I’m drowsy and confused in the early morning light as my brain struggles to piece together where I am and why I’m burning alive and my sheets are turquoise. I remember it’s my birthday. I turn to fully take in my human space heater in all his still slumbering mystique. Sleep separates. We may be in our most vulnerable state, but sleep creates an impenetrable boundary. I’m never more aware of my aloneness in this world than when I’m next to a sleeping person; so wholly themselves, but so unreachable to me. What’s even more isolating is that when those eyes open, the ocean between us won’t close. As I study his copper hair and large nose and begin to subconsciously memorize the wrinkles in his neck, I realize there’s nothing obviously beautiful about this man. His physical pieces on their own don’t suggest beauty at all in fact…but I’m taken with him.
The alarm sounds and I pretend to stir awake in time with him as though I wrote the book on new-lover morning etiquette. Notice me. He pulls me to him and I’ve won. I’m groggy and ready for anything, but his face decidedly presses against my chest and he hugs me like his life depends on breathing me in. And there we lay until the snooze runs out on his alarm; a far too short eternity during which my feelings suddenly shift. You know that moment when you fall off a cliff you never saw coming and suddenly you are attached to this half conscious man in your bed. It was fun, it was light and then suddenly someone inhales and exhales on your sternum and your world is upside down. It’s such a pity we don’t have more control over these moments- a say in the matter - but the juxtaposition of his selfish sleep and the illusion that he somehow needed me was too much for my easily duped emotions.

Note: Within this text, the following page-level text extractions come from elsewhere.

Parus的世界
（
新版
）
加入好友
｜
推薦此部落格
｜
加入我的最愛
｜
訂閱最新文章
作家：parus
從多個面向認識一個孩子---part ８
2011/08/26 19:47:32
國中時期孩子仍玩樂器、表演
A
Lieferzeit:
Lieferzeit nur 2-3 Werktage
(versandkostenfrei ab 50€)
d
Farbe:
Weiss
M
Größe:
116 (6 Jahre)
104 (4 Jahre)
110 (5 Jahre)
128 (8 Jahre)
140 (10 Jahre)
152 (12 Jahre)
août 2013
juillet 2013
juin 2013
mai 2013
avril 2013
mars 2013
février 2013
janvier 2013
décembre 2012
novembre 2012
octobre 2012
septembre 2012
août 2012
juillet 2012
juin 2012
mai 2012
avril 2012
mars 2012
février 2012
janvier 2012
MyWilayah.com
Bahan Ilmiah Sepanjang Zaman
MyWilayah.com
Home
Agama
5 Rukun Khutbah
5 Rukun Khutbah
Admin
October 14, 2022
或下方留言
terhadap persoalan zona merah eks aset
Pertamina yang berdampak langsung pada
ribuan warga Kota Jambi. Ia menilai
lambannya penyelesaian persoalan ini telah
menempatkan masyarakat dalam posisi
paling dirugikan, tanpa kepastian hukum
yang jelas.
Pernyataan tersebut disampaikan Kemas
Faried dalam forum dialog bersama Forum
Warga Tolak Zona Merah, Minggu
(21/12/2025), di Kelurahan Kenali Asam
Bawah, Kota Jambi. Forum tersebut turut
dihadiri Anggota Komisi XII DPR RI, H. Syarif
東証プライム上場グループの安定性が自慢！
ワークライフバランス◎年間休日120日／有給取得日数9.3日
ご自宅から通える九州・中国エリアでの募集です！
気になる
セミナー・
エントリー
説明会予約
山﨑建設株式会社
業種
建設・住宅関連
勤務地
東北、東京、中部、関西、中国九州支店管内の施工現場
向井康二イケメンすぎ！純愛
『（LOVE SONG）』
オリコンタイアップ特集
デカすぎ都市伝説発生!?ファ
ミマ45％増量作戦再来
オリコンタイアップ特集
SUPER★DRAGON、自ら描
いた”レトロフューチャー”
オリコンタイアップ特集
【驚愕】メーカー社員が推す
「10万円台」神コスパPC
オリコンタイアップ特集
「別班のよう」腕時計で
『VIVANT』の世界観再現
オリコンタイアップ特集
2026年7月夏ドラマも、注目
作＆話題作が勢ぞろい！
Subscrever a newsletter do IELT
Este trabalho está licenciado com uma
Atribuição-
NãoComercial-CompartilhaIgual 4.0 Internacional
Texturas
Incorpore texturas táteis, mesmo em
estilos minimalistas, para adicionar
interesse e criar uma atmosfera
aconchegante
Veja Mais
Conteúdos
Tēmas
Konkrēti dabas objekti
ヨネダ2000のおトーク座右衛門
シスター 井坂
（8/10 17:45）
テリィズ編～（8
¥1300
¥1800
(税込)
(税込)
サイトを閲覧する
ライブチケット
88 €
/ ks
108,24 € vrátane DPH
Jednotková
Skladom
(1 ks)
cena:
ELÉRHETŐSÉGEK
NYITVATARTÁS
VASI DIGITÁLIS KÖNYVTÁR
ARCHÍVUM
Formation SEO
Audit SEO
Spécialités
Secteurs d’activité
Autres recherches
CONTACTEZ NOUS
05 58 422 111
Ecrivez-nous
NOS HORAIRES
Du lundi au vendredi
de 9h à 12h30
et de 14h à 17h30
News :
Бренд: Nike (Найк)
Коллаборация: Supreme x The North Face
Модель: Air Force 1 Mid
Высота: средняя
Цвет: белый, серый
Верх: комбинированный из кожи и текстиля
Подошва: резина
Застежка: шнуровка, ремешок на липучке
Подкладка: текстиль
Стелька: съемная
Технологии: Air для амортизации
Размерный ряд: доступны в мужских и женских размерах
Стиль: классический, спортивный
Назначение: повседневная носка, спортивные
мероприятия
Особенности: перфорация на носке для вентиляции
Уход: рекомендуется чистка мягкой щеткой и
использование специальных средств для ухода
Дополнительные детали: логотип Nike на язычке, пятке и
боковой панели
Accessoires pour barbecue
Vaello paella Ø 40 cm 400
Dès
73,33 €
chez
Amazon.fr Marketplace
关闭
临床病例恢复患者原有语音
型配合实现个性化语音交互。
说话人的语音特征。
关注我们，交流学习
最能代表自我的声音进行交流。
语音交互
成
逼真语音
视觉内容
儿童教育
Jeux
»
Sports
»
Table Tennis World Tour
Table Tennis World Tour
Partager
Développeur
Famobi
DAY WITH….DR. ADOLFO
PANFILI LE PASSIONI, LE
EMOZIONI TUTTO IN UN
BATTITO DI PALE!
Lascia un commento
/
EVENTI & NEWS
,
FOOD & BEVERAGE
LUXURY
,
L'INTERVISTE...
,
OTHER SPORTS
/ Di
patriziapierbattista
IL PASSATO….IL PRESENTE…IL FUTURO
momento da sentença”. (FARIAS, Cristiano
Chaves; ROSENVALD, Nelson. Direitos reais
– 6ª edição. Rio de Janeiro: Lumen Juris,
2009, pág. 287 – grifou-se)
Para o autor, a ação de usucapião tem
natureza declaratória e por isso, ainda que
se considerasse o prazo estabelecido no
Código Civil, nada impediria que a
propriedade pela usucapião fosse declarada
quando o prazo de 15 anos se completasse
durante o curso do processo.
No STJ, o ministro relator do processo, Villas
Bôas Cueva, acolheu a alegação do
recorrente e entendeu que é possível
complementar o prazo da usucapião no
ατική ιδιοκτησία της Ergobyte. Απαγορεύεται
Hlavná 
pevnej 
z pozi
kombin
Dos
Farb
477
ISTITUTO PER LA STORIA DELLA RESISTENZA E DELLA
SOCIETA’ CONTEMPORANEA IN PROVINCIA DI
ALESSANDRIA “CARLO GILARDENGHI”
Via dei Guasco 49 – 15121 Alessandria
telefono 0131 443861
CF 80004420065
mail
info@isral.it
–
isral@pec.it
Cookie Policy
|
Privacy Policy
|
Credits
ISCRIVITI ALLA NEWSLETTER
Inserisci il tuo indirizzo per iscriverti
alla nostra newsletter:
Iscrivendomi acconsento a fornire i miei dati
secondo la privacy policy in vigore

None of it matters now, and I’ve moved onto futures of many similar moments with new someones, but these little fleeting events in life that wake you…metaphorically or literally (and in my case both) - they’re so golden. Even if one giant misinterpretation – it’s so worth it to be reminded that you CAN feel; that things won’t always be just fun and light. That your emotions (though easily duped) are still a functioning part of you. You’re human, you’re alive, and you are going to be just fine.